Point: Maybe more mainstream games should be created by inexperienced teams to compete with the 6-month Call of Duty plot change cycle (i.e. same shit different day).
That game was in the top 5 N64 games sold, routinely hitting the top spot for roughly 3 years [and perhaps a little change]. It was an incredible run, I remember following it in EGM.
This was one of the greatest games ever made, no doubt. I've actually never been able to relate to a lot of my buddies who can game for hours on end.
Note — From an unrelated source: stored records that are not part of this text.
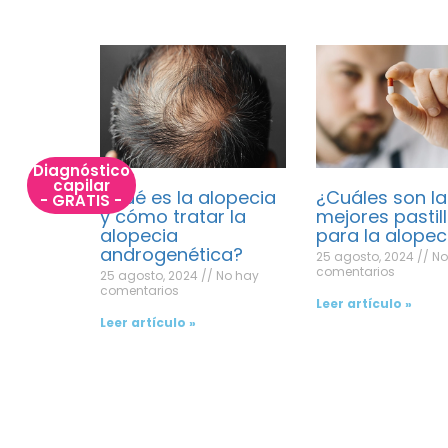
Diagnóstico
capilar
¿Qué es la alopecia
¿Cuáles son la
- GRATIS -
y cómo tratar la
mejores pastil
alopecia
para la alopec
androgenética?
25 agosto, 2024
No
comentarios
25 agosto, 2024
No hay
comentarios
Leer artículo »
Leer artículo »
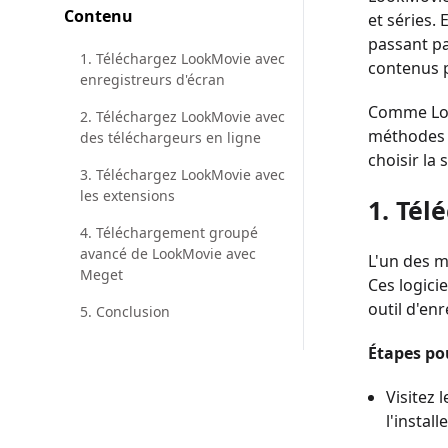
Contenu
et séries.
passant pa
1. Téléchargez LookMovie avec
contenus po
enregistreurs d'écran
Comme Look
2. Téléchargez LookMovie avec
méthodes p
des téléchargeurs en ligne
choisir la 
3. Téléchargez LookMovie avec
les extensions
1. Tél
4. Téléchargement groupé
avancé de LookMovie avec
L'un des m
Meget
Ces logici
outil d'en
5. Conclusion
Étapes po
Visitez l
l'instal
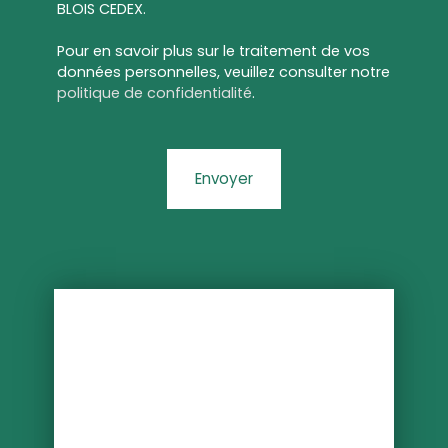
BLOIS CEDEX.
Pour en savoir plus sur le traitement de vos
données personnelles, veuillez consulter notre
politique de confidentialité
.
Envoyer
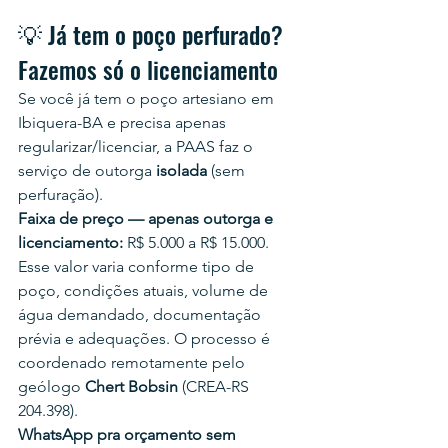
💡 Já tem o poço perfurado? 
Fazemos só o licenciamento
Se você já tem o poço artesiano em 
Ibiquera-BA e precisa apenas 
regularizar/licenciar, a PAAS faz o 
serviço de outorga 
isolada
 (sem 
perfuração).
Faixa de preço — apenas outorga e 
licenciamento:
 R$ 5.000 a R$ 15.000.
Esse valor varia conforme tipo de 
poço, condições atuais, volume de 
água demandado, documentação 
prévia e adequações. O processo é 
coordenado remotamente pelo 
geólogo 
Chert Bobsin
 (CREA-RS 
204.398).
WhatsApp pra orçamento sem 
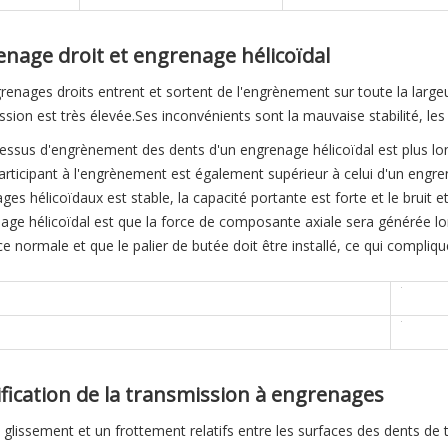
nage droit et engrenage hélicoïdal
renages droits entrent et sortent de l'engrènement sur toute la larg
sion est très élevée.Ses inconvénients sont la mauvaise stabilité, les 
essus d'engrènement des dents d'un engrenage hélicoïdal est plus lon
articipant à l'engrènement est également supérieur à celui d'un engre
es hélicoïdaux est stable, la capacité portante est forte et le bruit et
nage hélicoïdal est que la force de composante axiale sera générée lo
ce normale et que le palier de butée doit être installé, ce qui complique
fication de la transmission à engrenages
un glissement et un frottement relatifs entre les surfaces des dents d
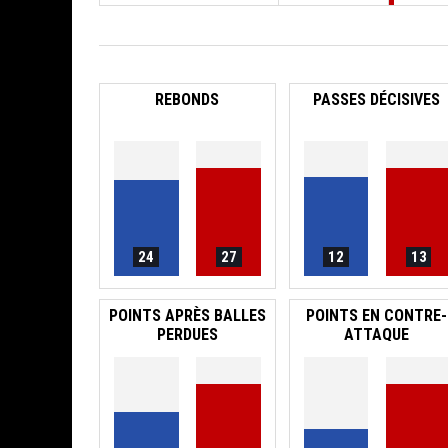
REBONDS
PASSES DÉCISIVES
24
27
12
13
POINTS APRÈS BALLES
POINTS EN CONTRE-
PERDUES
ATTAQUE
Starcraft, WoW, etc.. bore me after 30 minutes.
Goldeneye on the other hand ... I could have easily died from starvation without the parental supervision.
Anyhow, back to the original post. It's interesting to me that the original team had no idea what they were doing. I still look back on apps or things I built years ago, lacking absolutely any idea of what I was doing, and being amazed at how successful or great they ended up. Inversely, sometimes the product or thing I spent the most time agonizing over ended up being a total flop. More and more I am learning that you just gotta side with the majority of the 80/20, stick to your gut feelings, and jam jam jam to get that puppy out the door.
It's always tricky to find that perfect place between being a bootstrapped/scaffolded/barebones MVP product and a well-thought out, carefully designed product. I'm glad the Rare team managed to hit it with Goldeneye, they're an inspiration.